The Affordable Clean Energy rule will also cut mercury emissions, as well as precursors for pollutants, such as fine particulate matter and ground-level ozone, according to the EPA.
The EPA projects that by 2030, the new Affordable Clean Energy rule will reduce carbon emissions equivalent to taking 2.1 million cars off the road. The agency also estimates it will lead to net economic benefits of between $120 million and $730 million, including compliance costs, domestic climate benefits, and health benefits.
The Affordable Clean Energy rule is set to be implemented in three stages. The first is that EPA determines what is the “best system of emission reduction,” or a formula from existing coal-fired power plants.
That’s different from the Clean Power Plan, which mandated renewable energy requirements and switching away from coal to alternative energy sources.
Under the Affordable Clean Energy rule, states will still have EPA guidelines to develop their standards. Step two is that each state will have three years to submit an emission-reduction plan to the EPA. In the third step, the EPA has a year to approve the plan.
Rep. David McKinley, R-W.Va., the chairman of the Congressional Coal Caucus, said the Obama-era rule was never about a cleaner environment, but rather about regulating the coal industry out of business.
“Whatever some extremists might think, coal is going to be crucial and critical for our grid reliability and resiliency,” McKinley told the audience at the EPA event. “The Clean Power Plan had little or no effect on the environment. It was mainly to devastate our coal industry across America. It would have shut down our coal industry across America.”
McKinley said the Affordable Clean Energy plan ensures a clean environment and “buys us time” to develop other energy sources that are not ready.
However, the new rule amounts to a “dirty power plan,” said Sen. Tom Carper, D-Del., the ranking member of the Senate Environment and Public Works Committee.
“By repealing the Clean Power Plan and replacing it with a perverse version, the Trump administration is putting American lives and our economy at risk, and ensuring that our country will [forgo] the economic opportunities of a clean energy future,” Carper said in a statement.
“The Trump plan is founded upon a warped reinterpretation of the Clean Air Act that allows states to decide whether or not to regulate one of the largest sources of carbon emissions in our country.”

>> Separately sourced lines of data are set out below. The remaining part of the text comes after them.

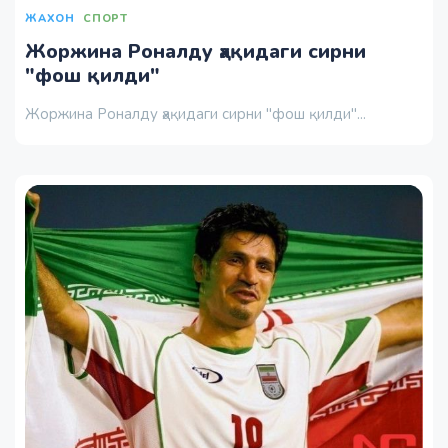
ЖАХОН
СПОРТ
Жоржина Роналду ҳақидаги сирни
"фош қилди"
Жоржина Роналду ҳақидаги сирни "фош қилди"...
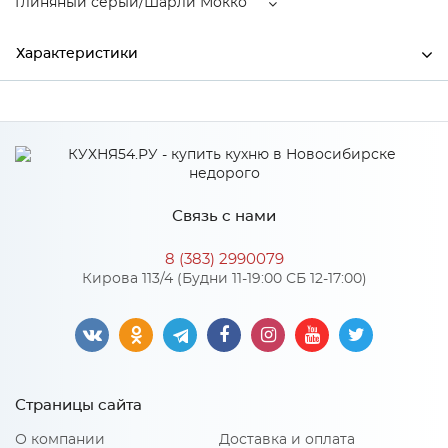
Глиняный серый/Шарли Мокко
Характеристики
Производитель
МиФ
Глиняный серый/Шарли
Цвет
Мокко
Материал
ЛДСП
Связь с нами
8 (383) 2990079
Кирова 113/4 (Будни 11-19:00 СБ 12-17:00)
Особенности
Количество упаковок: 3
Материал 2: МДФ
Страницы сайта
О компании
Доставка и оплата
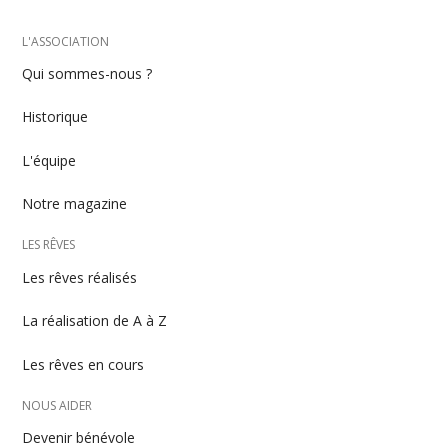
Menu
L'ASSOCIATION
Qui sommes-nous ?
footer
Historique
L'équipe
Notre magazine
LES RÊVES
Les rêves réalisés
La réalisation de A à Z
Les rêves en cours
NOUS AIDER
Devenir bénévole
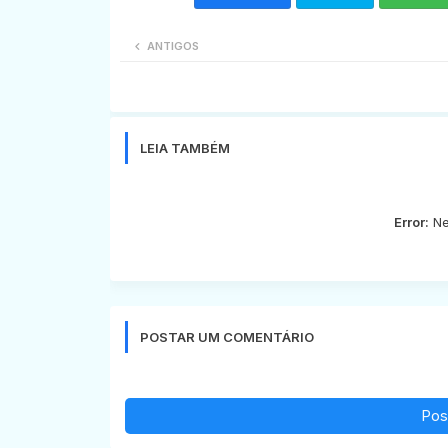
ANTIGOS
LEIA TAMBÉM
Error:
Ne
POSTAR UM COMENTÁRIO
Pos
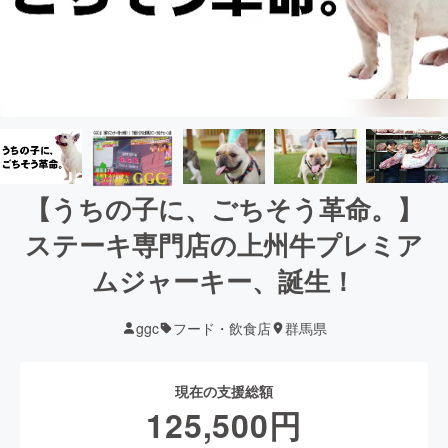
【うちの子に、ごちそう革命。】
ステーキ専門店の上州牛プレミア
ムジャーキー、誕生！
ggc
フード・飲食店
群馬県
現在の支援総額
125,500
円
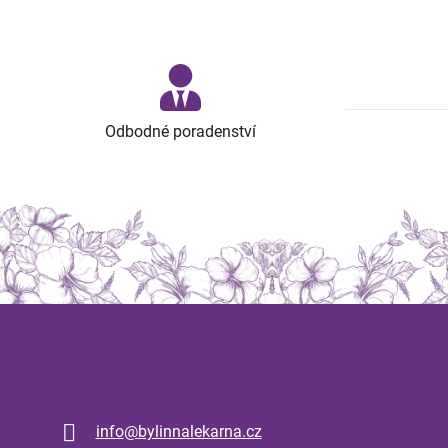
Odbodné poradenství
Kontakt
info
@
bylinnalekarna.cz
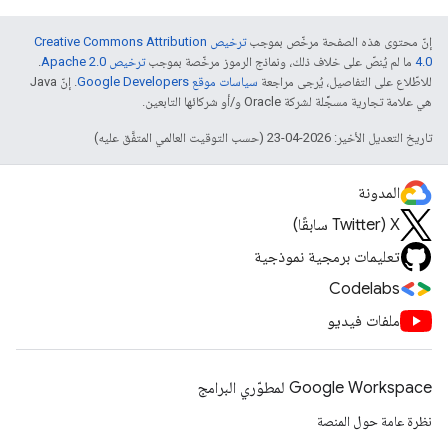
إنّ محتوى هذه الصفحة مرخّص بموجب
ترخيص Creative Commons Attribution
4.0‏
ما لم يُنصّ على خلاف ذلك، ونماذج الرموز مرخّصة بموجب
ترخيص Apache 2.0‏
.
للاطّلاع على التفاصيل، يُرجى مراجعة
سياسات موقع Google Developers‏
. إنّ Java
هي علامة تجارية مسجَّلة لشركة Oracle و/أو شركائها التابعين.
تاريخ التعديل الأخير: 2026-04-23 (حسب التوقيت العالمي المتفَّق عليه)
المدونة
‫X ‏(Twitter سابقًا)
تعليمات برمجية نموذجية
Codelabs
ملفات فيديو
Google Workspace لمطوّري البرامج
نظرة عامة حول المنصة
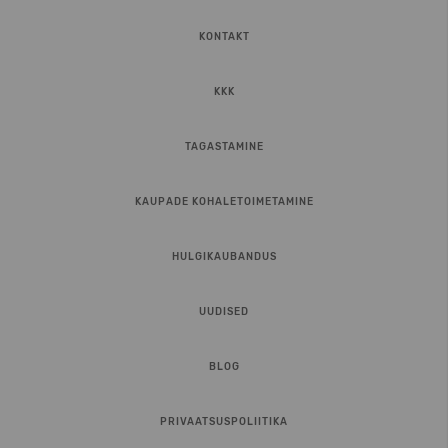
KONTAKT
KKK
TAGASTAMINE
KAUPADE KOHALETOIMETAMINE
HULGIKAUBANDUS
UUDISED
BLOG
PRIVAATSUSPOLIITIKA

But Nick Loris, deputy director of the Roe Institute for Economic Policy Studies at The Heritage Foundation, disagreed. The new Trump rule, he said, is a “sensible alternative” to the “Obama administration’s alarmist agenda.”
“The U.S. Supreme Court agreed that the proposed Obama-era regulation unacceptably exceeded EPA’s statutory authority and disregarded states’ concerns that the rule abandoned federalism, so the [Clean Power Plan] never went into effect,” Loris said in a statement.
Loris continued:
Its legal troubles aside, the [Clean Power Plan] regulations would have imposed significant costs on American families and businesses, all for negligible impact on global temperatures.
Rather than having a centralized agency like the EPA force states to re-engineer their energy landscape, [the Affordable Clean Energy rule] focuses on the regulation at the power-plant level, right-sizing the EPA’s regulatory role.
[The Affordable Clean Agency rule] offers a much-needed course correction on an agency that went rogue in promulgating [the Clean Power Plan].